Yet another company has thrown its weight behind regenerative agriculture.
PepsiCo announced April 20 that it wants to spread the adoption of regenerative agriculture to seven million acres by 2030.
The seven million acres will be equal to the farmland, around the world, used to “grow crops and ingredients for the company’s products”, PepsiCo said in a statement.
With more than $70 billion in annual sales of potato chips, oatmeal, orange juice, soda and snack foods, Pepsi is a major buyer of potatoes, oats, corn and oranges.
Its regenerative ag commitment is part of Pepsi’s Positive Agriculture agenda, which has five key goals: build soil health and fertility, sequester carbon and reduce emissions, improve watershed health, increase biodiversity and improve farmer livelihoods.
“We know we have to do even more to create truly systemic change,” said Jim Andrew, the company’s chief sustainability officer.
“By focusing on regenerative agriculture practices at the local level to improve soil health, we can build a stronger foundation for our products and help make the entire food system more sustainable.”
Regenerative agriculture is hard to define, but it can be described as a system that reduces the need for fertilizer, pesticides and other crop inputs by employing practices that improve soil health. Those practices include the use of cover crops, reduced tillage, livestock integration and diverse crop rotations.
In the last couple of years, major food and agri-food companies have publicly committed to regenerative agriculture. Last fall, Cargill said it wants to see regenerative ag practised on 10 million acres of North American farmland by 2030.
Two years ago, in March 2019, General Mills said it supports cover crops, reduced tillage and other regenerative ag practices. It set a goal of one million acres by 2030.
The maker of Cheerios and Nature Valley granola bars is a major buyer of oats and has been working with about 50 oat growers in Manitoba and Saskatchewan, helping them adopt practices that improve soil health and reduce greenhouse gas emissions.
Regenerative ag may be better for the environment, but increasing organic carbon in the soil and making farmland more resilient should also be good for farmers. It could help them cope with droughts and other extreme weather.
General Mills purchases most of its oats from three growing regions: southern Manitoba, central North Dakota and northeastern Saskatchewan.

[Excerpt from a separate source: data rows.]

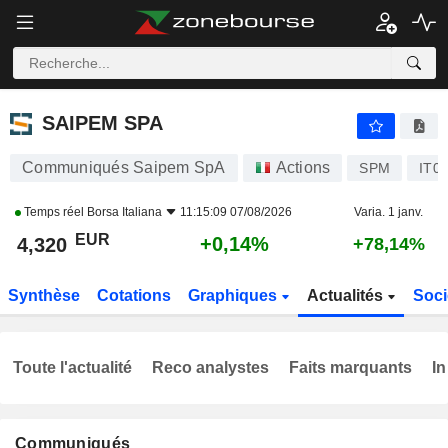
SAIPEM SPA
4,320
€
+0,14%
SAIPEM SPA
Communiqués Saipem SpA
Actions
SPM
IT0
Temps réel
Borsa Italiana
11:15:09 07/08/2026
Varia. 1 janv.
EUR
+0,14%
4,320
+78,14%
Synthèse
Cotations
Graphiques
Actualités
Soci
Toute l'actualité
Reco analystes
Faits marquants
In
Communiqués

If one of those areas had a drought or another production issue, General Mills could be short on oats.
“We feel improving soil health can help reduce… those large variable swings in supply,” Tom Rabaey, a General Mills agronomist, said in 2019.
For PepsiCo, pushing farmers to improve soil health and sequester more carbon is part of a broader goal of reducing its environmental footprint.
It plans to cut greenhouse gas emissions across its “value chain” by 40 percent by 2030.
Pepsi has a goal of net-zero emissions by 2040 and has developed a tagline for its Positive Agriculture plan: “Healthy soil grows sustainable ingredients, which improve livelihoods.”